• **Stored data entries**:
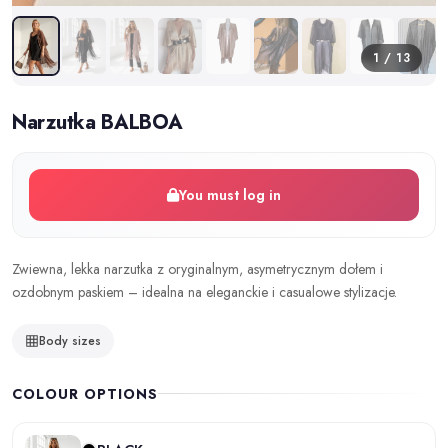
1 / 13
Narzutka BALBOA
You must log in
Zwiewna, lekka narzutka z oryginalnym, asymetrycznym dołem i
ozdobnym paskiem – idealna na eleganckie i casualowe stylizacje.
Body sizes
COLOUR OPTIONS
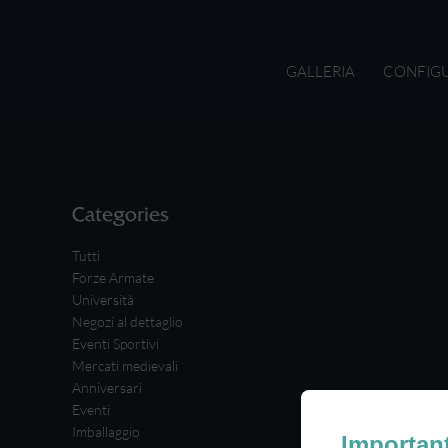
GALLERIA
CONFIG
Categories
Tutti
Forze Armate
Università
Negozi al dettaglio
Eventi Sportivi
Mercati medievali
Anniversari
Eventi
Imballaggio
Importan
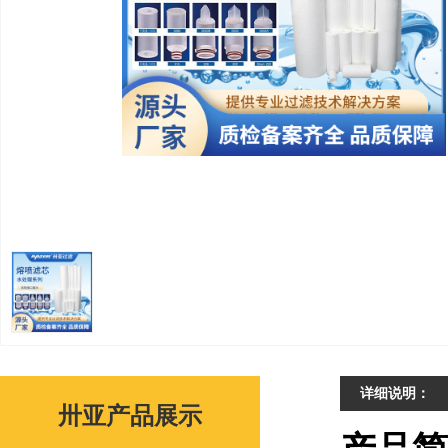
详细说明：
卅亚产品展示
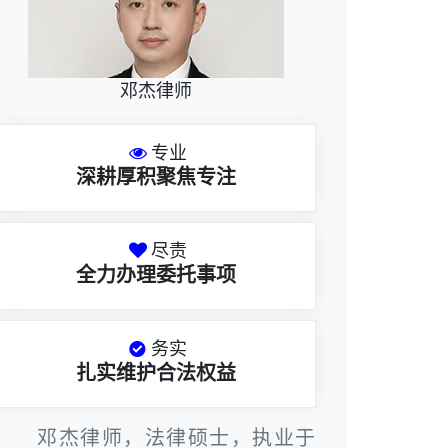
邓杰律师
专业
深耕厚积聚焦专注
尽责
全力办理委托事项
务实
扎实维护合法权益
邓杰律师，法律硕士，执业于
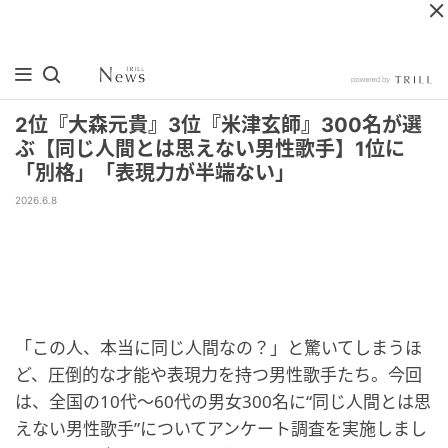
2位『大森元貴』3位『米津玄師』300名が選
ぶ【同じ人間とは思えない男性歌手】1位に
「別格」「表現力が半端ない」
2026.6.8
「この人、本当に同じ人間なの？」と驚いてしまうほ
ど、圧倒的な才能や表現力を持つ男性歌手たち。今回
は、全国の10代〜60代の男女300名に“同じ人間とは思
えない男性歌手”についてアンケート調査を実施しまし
---
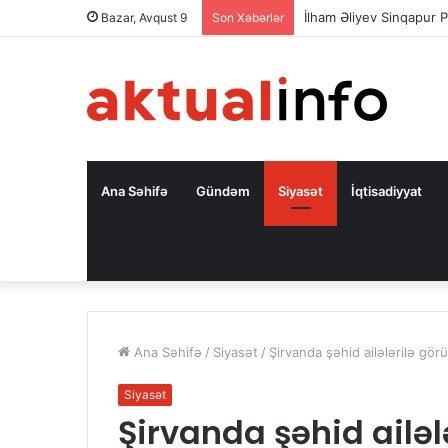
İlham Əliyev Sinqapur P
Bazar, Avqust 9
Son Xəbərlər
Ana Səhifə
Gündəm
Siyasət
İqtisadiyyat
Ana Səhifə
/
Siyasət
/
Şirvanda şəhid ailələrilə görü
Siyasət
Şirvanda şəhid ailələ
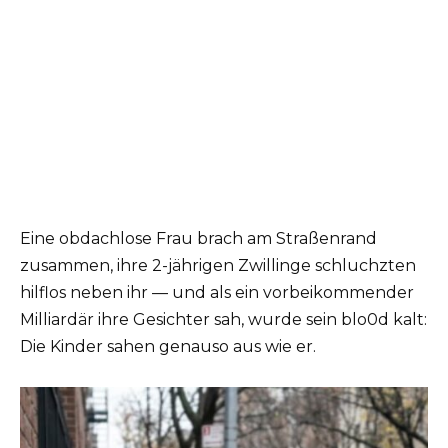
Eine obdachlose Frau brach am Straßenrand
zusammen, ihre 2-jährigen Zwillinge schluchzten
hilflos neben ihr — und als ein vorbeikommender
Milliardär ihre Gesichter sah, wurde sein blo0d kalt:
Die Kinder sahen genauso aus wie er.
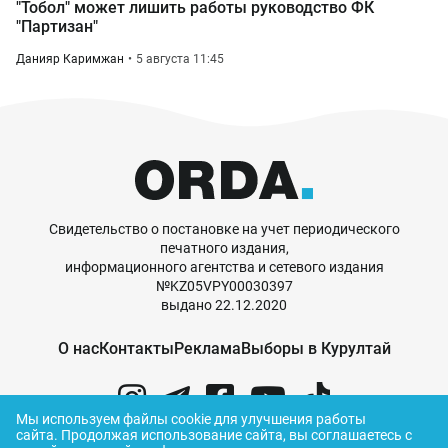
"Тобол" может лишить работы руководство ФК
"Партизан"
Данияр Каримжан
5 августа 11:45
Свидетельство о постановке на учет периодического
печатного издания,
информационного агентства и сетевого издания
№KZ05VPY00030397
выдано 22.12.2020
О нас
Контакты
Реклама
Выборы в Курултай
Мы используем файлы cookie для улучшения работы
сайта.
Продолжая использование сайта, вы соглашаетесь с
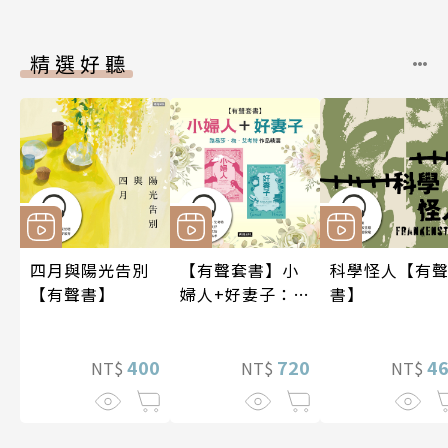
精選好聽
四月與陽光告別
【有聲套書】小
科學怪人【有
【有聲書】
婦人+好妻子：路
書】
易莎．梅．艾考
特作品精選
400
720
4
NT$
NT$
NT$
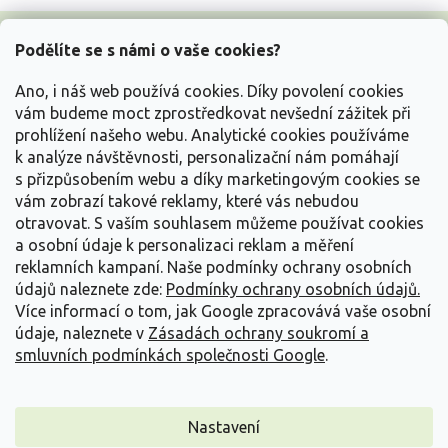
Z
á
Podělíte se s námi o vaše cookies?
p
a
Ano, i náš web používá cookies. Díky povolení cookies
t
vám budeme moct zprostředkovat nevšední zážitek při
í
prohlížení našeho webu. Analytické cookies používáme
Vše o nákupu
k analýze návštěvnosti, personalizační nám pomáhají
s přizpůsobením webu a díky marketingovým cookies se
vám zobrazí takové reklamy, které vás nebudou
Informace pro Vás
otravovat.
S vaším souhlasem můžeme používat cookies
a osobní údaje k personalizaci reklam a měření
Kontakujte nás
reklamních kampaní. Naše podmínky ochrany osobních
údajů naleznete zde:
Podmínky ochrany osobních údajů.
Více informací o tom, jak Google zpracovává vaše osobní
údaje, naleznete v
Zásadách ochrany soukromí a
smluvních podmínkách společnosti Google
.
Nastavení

• **WHAT THE TASK REQUIRES**:
Each line above that contains the string "údaje" counts once; give the number of such lines and nothing more.

• **SOLUTION FOR THIS EXERCISE**:
2